Premise/plot: Doctor Jeddler has two daughters, Grace and Marion. Marion, the younger daughter, is engaged to Alfred Heathfield. No one could be happier for the couple than Grace. In fact, Grace talks about Alfred morning, noon, and night. The engagement is to be a long one, of several years. As the time nears for Alfred's return, Marion begins acting strangely. This is about the same time that Michael Warden makes plans to leave the country--due to financial disgrace/ruin. Could these two be in love? Perhaps. One thing is certain, Marion does meet secretly with him before Alfred's return. Clemency Newcome, a servant in the home, witnesses this arrangement.

My thoughts: I loved this one. I at least loved it more than I ever thought possible. Dickens introduces some great characters. Dr. Jeddler has a STRANGE philosophy about the meaning of life. As do some of the other characters in this one. (I can't remember now if it was Snitchey or Craggs that philosophizes. But here is the man's philosophy: "Everything appears to me to be made too easy, now-a-days. It’s the vice of these times. If the world is a joke (I am not prepared to say it isn’t), it ought to be made a very difficult joke to crack. It ought to be as hard a struggle, sir, as possible. That’s the intention. But, it’s being made far too easy. We are oiling the gates of life. They ought to be rusty. We shall have them beginning to turn, soon, with a smooth sound.") I really loved Clemency Newcome and Ben Britain, the two servants. They may be my favorite characters in the novella. I hoped that these two would end up together. I was so SATISFIED when they did.

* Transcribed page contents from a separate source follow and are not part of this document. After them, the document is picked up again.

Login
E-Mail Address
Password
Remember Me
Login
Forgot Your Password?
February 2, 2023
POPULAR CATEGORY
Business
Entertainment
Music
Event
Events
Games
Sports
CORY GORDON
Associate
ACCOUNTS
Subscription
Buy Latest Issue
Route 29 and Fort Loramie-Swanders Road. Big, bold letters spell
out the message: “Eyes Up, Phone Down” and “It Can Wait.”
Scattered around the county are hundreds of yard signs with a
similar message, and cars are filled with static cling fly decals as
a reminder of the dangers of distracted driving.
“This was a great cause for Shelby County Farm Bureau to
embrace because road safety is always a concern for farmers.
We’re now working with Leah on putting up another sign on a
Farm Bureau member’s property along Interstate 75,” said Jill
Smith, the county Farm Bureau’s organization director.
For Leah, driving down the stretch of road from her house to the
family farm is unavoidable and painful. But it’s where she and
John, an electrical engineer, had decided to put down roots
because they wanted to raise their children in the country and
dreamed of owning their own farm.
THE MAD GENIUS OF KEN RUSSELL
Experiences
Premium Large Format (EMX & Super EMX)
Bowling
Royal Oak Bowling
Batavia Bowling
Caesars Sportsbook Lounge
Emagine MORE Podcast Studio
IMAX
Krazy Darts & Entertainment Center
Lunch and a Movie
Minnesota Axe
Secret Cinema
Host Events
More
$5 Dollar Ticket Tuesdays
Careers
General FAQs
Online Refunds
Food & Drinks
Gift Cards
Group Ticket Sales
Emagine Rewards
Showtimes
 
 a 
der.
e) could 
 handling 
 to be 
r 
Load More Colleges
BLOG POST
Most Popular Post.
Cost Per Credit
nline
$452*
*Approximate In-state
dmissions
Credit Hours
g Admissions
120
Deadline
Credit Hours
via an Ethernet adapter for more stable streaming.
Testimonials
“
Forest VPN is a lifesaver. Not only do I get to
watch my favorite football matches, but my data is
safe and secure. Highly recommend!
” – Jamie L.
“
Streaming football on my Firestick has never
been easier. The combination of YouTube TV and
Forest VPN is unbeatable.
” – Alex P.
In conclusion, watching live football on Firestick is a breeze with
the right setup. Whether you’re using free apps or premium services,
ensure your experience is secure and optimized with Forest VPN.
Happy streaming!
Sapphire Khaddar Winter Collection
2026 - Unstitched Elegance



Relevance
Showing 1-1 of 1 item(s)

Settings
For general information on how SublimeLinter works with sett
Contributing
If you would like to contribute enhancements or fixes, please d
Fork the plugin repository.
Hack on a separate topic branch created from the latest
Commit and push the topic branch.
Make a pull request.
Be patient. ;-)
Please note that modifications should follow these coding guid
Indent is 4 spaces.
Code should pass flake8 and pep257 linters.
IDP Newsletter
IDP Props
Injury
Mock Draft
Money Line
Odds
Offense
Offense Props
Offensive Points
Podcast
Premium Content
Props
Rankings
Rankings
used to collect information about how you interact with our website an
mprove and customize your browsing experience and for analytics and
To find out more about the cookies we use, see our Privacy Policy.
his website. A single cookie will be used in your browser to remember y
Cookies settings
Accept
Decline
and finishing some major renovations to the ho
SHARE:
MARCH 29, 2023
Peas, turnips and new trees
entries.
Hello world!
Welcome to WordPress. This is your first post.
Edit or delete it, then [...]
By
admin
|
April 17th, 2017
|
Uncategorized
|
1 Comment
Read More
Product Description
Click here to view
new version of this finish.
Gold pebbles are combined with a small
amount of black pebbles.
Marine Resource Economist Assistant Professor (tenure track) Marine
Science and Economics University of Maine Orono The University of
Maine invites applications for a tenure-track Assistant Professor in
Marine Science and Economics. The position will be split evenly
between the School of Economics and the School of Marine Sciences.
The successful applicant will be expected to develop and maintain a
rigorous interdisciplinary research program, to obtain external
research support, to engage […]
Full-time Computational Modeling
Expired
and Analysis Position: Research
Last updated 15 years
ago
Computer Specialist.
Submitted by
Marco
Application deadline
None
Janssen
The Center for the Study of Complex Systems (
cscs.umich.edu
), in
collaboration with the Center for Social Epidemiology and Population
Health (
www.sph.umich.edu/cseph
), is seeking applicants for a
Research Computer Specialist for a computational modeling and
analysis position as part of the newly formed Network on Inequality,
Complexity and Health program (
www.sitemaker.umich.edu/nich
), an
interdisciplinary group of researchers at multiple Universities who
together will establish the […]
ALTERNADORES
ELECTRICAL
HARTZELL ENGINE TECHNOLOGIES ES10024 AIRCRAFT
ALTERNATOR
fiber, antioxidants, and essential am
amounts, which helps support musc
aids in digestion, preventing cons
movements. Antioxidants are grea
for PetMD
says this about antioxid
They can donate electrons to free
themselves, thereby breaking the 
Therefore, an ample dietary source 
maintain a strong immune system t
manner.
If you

The relationship between Marion and Grace was interesting and strange. I was certainly fooled by Dickens' presentation of Marion. For most of the novella, Marion is portrayed as being completely disinterested in Alfred and matrimony. Certainly there was not any indication that she's madly in love with him. Grace's crush on Alfred was obvious, and once Marion was out of the picture, it was equally obvious that these two would console each other all the way to the altar. Is it a good sign or a bad one that they choose Marion's birthday to be their wedding day?! Marion's big reveal was surprising--when it came. Is it realistic? Is it romantic? Or is it just all kinds of strange?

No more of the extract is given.